To examine whether C overexpression affects genomic RNA synthesis, we performed RT-qPCR using the primer set designed to amplify the region corresponding to the EGFP gene. Reverse transcription with the sense primer for the EGFP gene allows cDNA synthesis from (-)-strand genomic RNA, but not (+)-strand antigenomic RNA and mRNA. Therefore, subsequent PCR can detect only genomic RNA using this procedure. Strikingly, the levels of genomic RNA in SeV-C and SeV-C2 cells were markedly reduced as compared to those in SeV-Pur and SeV-Pur2 cells (Fig 3B), suggesting that SeV C overexpression efficiently inhibited not only mRNA synthesis but also genomic RNA synthesis in the SeVdp system.

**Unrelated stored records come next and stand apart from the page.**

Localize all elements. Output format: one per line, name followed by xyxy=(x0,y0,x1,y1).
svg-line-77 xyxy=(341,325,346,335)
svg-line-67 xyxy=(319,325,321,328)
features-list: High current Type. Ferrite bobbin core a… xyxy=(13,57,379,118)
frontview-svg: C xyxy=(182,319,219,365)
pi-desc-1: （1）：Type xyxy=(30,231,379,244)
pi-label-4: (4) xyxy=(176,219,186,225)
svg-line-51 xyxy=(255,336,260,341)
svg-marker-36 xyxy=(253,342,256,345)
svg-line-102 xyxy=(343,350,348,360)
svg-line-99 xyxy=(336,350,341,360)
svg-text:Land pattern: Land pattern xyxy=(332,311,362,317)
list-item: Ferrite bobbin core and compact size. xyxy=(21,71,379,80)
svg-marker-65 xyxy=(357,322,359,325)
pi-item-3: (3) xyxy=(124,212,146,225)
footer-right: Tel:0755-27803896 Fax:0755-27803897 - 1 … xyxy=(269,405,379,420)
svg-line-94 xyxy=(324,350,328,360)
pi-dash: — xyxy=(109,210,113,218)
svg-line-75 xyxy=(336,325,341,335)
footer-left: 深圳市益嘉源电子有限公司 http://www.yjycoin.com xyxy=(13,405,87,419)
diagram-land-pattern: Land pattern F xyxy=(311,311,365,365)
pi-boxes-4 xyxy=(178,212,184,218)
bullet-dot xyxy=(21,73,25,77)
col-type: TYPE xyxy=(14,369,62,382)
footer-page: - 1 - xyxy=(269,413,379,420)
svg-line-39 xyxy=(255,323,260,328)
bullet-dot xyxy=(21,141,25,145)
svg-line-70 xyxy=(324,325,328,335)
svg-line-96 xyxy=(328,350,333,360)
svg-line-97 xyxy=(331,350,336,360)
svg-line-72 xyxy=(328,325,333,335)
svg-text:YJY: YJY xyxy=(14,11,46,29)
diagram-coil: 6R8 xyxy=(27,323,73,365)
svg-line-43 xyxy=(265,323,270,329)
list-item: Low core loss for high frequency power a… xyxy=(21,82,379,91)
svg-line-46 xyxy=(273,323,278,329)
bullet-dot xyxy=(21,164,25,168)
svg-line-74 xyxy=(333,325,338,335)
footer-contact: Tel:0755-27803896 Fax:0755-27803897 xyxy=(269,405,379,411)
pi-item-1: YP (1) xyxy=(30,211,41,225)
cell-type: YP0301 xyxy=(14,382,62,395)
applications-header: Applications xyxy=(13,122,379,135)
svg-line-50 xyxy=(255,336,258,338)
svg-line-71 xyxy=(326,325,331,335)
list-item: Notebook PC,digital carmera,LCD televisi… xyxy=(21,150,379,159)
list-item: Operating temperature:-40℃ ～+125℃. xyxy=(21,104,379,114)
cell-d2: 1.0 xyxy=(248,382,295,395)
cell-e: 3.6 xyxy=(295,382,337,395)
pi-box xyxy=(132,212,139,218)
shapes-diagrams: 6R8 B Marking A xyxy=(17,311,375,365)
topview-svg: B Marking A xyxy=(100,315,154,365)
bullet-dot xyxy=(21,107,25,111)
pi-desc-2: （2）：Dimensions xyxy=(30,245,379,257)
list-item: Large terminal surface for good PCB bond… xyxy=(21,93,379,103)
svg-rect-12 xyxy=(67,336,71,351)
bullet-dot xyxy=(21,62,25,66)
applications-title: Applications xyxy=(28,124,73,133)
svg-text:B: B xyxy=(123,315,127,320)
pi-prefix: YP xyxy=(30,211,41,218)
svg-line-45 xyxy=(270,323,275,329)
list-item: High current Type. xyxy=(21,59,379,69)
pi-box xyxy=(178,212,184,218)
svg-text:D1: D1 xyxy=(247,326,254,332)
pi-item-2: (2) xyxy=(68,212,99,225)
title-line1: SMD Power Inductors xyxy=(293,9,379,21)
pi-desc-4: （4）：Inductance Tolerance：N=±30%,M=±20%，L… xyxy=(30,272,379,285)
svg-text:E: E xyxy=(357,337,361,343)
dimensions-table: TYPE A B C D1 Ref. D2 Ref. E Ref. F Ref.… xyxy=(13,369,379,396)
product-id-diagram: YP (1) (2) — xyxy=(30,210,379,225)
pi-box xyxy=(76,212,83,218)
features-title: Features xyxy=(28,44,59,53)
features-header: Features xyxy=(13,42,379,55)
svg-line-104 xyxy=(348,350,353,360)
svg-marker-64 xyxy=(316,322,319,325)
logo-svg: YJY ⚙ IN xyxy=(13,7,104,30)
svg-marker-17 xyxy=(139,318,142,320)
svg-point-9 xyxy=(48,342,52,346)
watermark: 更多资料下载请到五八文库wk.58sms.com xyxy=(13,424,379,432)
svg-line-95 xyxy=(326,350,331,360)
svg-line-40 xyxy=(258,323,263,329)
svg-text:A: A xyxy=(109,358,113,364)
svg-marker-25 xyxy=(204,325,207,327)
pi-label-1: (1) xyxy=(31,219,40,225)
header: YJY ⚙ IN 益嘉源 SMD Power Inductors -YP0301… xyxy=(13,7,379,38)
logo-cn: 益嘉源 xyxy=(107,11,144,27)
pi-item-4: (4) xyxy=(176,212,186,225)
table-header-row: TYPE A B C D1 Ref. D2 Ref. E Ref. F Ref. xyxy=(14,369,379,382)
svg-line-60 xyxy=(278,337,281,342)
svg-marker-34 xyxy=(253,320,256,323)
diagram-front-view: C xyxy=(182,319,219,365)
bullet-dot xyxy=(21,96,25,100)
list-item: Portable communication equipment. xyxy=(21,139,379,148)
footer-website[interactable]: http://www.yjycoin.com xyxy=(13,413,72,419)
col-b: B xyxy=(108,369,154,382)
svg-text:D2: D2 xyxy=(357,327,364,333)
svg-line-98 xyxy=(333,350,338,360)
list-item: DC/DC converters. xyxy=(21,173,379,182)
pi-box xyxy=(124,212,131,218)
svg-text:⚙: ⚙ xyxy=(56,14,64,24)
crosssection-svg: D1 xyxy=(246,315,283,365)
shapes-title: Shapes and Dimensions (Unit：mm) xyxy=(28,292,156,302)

A previous study demonstrated that the ability of C proteins to inhibit SeV RNA synthesis depends on coexpression of the P and L proteins . Interestingly, the overexpression of P protein, but not that of L protein, appeared to confer a reversal effect on C-mediated inhibition [24, 26]. To examine whether the expression of P or L could relieve the C inhibitory effect, SeV-C2 cells were transfected with the P or L expression plasmid and EGFP expression was measured by flow cytometry 2 days after transfection. Consistent with the results of previous studies, overexpression of the P significantly reversed EGFP intensity up to 2.5-fold compared to cells transfected with the empty plasmid, whereas L overexpression had no effect (Fig 3C). Cotransfection of the P and L plasmids did not enhance the reversal effect. These results suggest that high levels of P protein against the C protein alleviate the C inhibitory effect in the SeVdp system.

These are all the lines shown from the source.